# 2001 manual Nissan altima HELP!!!



## Mlolar7 (Jan 29, 2018)

So I was driving down the interstate in 5th gear when I hear a loud bang, I pulled over and first thought it was a blow out look at tire... Nothing. So I try to start and all I hear is loud grinding noise, it will go into first and second but I have to force it. 3rd and forth go into gear from the shifting nob very easily same for 5th gear. Reverse will not budge I hear a clink like two pieces of medal hitting each other when trying to put in reverse with car off. Now when I turn the car on with clutch pushed in I hear no grinding noise but upon releasing It starts to grind. The car WILL NOT MOVE NO MATTER WHAT GEAR I PUT THE NOB IN. I have been doing alot of research but getting different answers from everyone. I bought a new clutch kit but upon figuring out how hard it is to get to it I've given up, hoping the solution to my problem is more simple. Please someone help.


----------



## smj999smj (Jan 1, 2006)

The fact that it occurred while you were driving in gear would suggest that something broke internally in the transmission. Going by your description, it sounds like a transmission failure and not a clutch failure, although it would be a good idea to replace the clutch once the transmission is out.


----------



## Mlolar7 (Jan 29, 2018)

Oh man... Are you sure because that would mean some serious pocket change that I don't have.

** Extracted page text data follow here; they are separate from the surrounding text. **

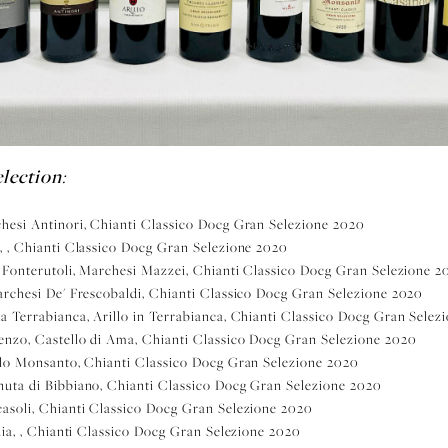
lection
:
chesi Antinori, Chianti Classico Docg Gran Selezione 2020
, , Chianti Classico Docg Gran Selezione 2020
i Fonterutoli, Marchesi Mazzei, Chianti Classico Docg Gran Selezione 2
archesi De' Frescobaldi, Chianti Classico Docg Gran Selezione 2020
a Terrabianca, Arillo in Terrabianca, Chianti Classico Docg Gran Selez
enzo, Castello di Ama, Chianti Classico Docg Gran Selezione 2020
ello Monsanto, Chianti Classico Docg Gran Selezione 2020
nuta di Bibbiano, Chianti Classico Docg Gran Selezione 2020
casoli, Chianti Classico Docg Gran Selezione 2020
paia, , Chianti Classico Docg Gran Selezione 2020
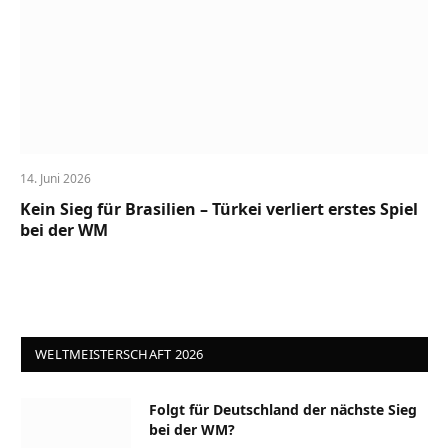
14. Juni 2026
Kein Sieg für Brasilien – Türkei verliert erstes Spiel
bei der WM
WELTMEISTERSCHAFT 2026
Folgt für Deutschland der nächste Sieg
bei der WM?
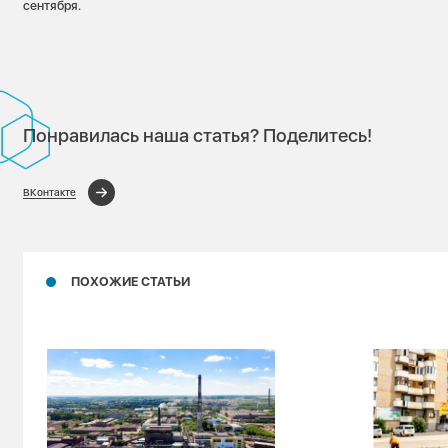
сентября.
Понравилась наша статья? Поделитесь!
ВКонтакте
ПОХОЖИЕ СТАТЬИ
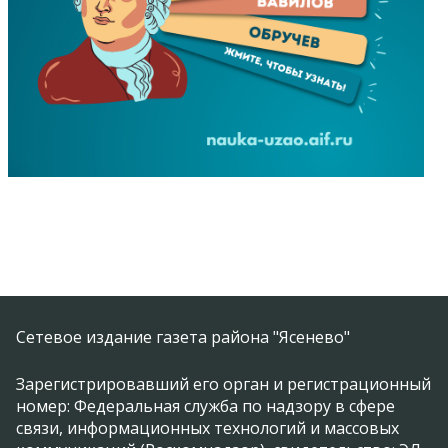
Сетевое издание газета района "Ясенево"
Зарегистрировавший его орган и регистрационный
номер: Федеральная служба по надзору в сфере
связи, информационных технологий и массовых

Alot of people were saying throwout bearing. The car starts fine and runs fine until I let go of the clutch then it grinds. When I put it in gear and turn the wheels while it's jacked up they turn on the otherside slightly but I get the grinding popping sound by the driver front wheel. Seems like the clutch wants to catch its just not being pushed far enough to engage and stall the car. I'm hoping it's not the transmission


----------



## rogoman (Dec 16, 2004)

Your clutch/throwout bearing are not causing the problem. When you have the clutch pedal depressed, the transmission input shaft is not turning while the engine is running so therefore there's no grinding, clinking, etc. Upon releasing the clutch pedal, several internal gears in the transmission attempt to turn causing the noise; probably due to broken teeth.

Sorry my friend but the transmission needs to come out and taken apart to be fixed. In your clutch kit, if there is no throwout bearing, get a new one. Removing the transmission is not an easy task; support the engine at the back under the oil pan with a jack; you've got several harness connectors to unplug; both axle shafts to remove; shift linkage to unhook, etc.

The smart thing to do is take the transmission to a shop that repairs transmissions. If you've never repaired a M/T and want to do yourself, first get a PDF copy of the FSM for your car. There are at least 50 pieces inside the case and they are disassembled/reassembled in a specific order. You need a very clean area in some garage and some special tools.


----------



## smj999smj (Jan 1, 2006)

If there is substantial damage inside, it probably isn't worth rebuilding. Gears, bearings and related parts are expensive and can total up quickly! I would try to find a used transmission; Ebay and Car-part.com are two places to look. One thing you could do is drain the trans oil and inspect it and the magnet on the drain plug for significant signs of metal contamination and/or decent size pieces of hard parts, such as gears, etc. That would confirm that there has been an internal breakdown. 
As far as the R&R of the transmission, it's not what I would call and "easy" job, but it is a lot easier than some cars, like a 2002 and later Altima, for example, which requires dropping the whole subframe and engine/trans assembly. 2001 and earlier Altimas utilize a center crossmember design, so the engine can be left installed while the trans is removed.


----------